Updated on September 12, 2017
ghosting
ghosting

What is Ghosting?

Ghosting is used to describe a situation whereby a person you are in a personal relationship with decides to end all form of communication without giving a reason, justification, warning or explanation. We have all fallen prey to such a situation or have done it unintentionally whether we realize it or not we or they decide that a said person is no longer worth our time and words and just cut off contact.

The person who has been ghosted is unaware until they finally realize what has happened after a series of unanswered calls and un-replied messages. It is basically a crude way of removing a person from your life.
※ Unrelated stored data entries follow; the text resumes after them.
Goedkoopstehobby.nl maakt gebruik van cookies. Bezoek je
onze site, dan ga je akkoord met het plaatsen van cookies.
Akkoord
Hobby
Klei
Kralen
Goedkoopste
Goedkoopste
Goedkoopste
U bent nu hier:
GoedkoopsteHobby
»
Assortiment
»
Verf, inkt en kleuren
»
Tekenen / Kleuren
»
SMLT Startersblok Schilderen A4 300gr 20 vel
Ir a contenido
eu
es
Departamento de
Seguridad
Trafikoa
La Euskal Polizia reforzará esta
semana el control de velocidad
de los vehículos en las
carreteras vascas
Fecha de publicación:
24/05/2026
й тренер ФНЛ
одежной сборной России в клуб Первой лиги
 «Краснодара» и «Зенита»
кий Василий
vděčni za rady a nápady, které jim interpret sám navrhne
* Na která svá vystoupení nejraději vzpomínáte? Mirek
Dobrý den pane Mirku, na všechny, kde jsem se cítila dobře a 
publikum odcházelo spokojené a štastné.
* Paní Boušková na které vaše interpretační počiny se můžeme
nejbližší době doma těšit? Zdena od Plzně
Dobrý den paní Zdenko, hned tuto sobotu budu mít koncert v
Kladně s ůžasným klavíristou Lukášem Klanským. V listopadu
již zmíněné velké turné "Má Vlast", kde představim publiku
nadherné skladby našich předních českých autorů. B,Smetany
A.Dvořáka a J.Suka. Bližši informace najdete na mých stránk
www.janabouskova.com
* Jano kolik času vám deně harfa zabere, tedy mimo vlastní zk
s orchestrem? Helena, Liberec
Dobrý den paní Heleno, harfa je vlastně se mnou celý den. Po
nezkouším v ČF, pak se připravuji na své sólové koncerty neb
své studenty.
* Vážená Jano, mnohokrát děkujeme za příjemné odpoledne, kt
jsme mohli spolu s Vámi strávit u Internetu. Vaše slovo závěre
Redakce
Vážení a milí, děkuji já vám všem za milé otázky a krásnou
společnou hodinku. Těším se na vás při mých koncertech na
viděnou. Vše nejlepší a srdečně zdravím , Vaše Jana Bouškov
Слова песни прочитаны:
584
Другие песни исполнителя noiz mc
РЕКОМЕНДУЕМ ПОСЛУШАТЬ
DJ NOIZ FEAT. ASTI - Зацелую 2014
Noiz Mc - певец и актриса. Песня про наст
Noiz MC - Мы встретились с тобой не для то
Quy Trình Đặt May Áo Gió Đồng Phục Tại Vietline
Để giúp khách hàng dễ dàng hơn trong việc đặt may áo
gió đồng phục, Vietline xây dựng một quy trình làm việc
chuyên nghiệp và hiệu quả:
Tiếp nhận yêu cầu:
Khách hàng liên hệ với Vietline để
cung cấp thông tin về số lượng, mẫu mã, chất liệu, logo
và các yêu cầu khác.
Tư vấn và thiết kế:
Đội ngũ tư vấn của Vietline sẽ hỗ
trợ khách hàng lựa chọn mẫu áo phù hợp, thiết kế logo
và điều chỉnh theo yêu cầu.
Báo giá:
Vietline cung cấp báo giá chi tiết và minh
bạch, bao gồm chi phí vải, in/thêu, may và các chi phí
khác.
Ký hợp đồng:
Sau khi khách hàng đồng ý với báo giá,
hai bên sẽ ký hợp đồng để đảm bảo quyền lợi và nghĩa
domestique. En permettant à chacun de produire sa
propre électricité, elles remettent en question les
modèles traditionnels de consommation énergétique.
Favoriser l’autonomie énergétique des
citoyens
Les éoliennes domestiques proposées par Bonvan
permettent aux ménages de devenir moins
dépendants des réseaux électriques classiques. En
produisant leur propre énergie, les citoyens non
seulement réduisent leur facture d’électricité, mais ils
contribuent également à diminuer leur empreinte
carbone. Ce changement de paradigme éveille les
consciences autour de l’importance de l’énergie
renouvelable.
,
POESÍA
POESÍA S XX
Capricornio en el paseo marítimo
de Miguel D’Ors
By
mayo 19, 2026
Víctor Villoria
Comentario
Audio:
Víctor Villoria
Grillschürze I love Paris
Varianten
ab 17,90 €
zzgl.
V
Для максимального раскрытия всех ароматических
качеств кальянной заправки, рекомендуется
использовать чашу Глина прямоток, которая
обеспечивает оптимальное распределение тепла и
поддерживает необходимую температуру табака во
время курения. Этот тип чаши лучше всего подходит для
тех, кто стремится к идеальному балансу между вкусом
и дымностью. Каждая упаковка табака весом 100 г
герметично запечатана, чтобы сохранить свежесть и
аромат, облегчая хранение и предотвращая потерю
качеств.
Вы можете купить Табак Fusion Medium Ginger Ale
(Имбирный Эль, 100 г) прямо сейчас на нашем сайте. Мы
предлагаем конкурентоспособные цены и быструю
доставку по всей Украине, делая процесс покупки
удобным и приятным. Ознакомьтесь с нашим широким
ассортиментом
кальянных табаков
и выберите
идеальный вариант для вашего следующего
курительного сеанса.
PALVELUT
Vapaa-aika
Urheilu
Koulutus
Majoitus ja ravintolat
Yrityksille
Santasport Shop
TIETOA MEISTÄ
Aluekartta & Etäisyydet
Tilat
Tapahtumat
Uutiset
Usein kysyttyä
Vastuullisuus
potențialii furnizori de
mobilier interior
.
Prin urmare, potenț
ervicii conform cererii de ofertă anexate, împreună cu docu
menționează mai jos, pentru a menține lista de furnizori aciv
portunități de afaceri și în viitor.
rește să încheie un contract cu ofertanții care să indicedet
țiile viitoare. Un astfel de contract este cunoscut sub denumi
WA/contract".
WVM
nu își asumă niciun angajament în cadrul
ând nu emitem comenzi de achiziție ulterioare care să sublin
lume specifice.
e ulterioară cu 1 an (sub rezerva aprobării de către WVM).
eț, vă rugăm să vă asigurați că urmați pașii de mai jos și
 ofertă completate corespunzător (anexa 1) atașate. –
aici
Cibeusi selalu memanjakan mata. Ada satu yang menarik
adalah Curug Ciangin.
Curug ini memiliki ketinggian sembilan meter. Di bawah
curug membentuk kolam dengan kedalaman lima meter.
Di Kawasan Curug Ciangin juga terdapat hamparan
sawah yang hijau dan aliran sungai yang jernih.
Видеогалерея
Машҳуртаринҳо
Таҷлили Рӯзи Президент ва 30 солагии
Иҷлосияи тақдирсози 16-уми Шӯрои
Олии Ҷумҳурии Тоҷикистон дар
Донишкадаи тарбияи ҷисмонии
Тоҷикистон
I have been on both sides of ghosting and while I don't condone it and admit it is a wrong thing to do, I have fallen victim to how easy it is to do and sometimes have ended up being called out on it which made the whole situation messy when it could just have been settled over tea or something of the sort.

Below are some reasons why people ghost.

1. Not confident enough

Most people tend to avoid wanting to tell other people that they would rather not want to be in any form or relationships with them anymore. It is a pretty awkward conversation to have with another person, which leaves you feeling like a monster and so ghosting is a get out of jail card to avoid having such a conversation as the thought that it'll save you both the stress and pain as no real hurtful words are exchanged in the process and so they take the easy way out as they are too passive to engage in such a conversation.

2. They're not interested

Imagine going on a date with a person or rather dating a person for a while and the person decides that they are just not into you anymore but rather than talking to you, they stop all communication with you instead. Rather than hurt your feelings by telling you "Hey, I was just not that into you." or "I'm no longer attracted to you." They prefer to spare your feelings and self-worth by leaving you hanging.

3. Lack of respect

A person who has no consideration for who you are as a person can decide to ghost you because they just don't think you deserve them to pay attention to you. In other words, they have no respect for you or what do and just think having you in their lives is a waste of them. They have little or no regrets about ghosting you as it is basically their way of telling you you're not as important as you think you are.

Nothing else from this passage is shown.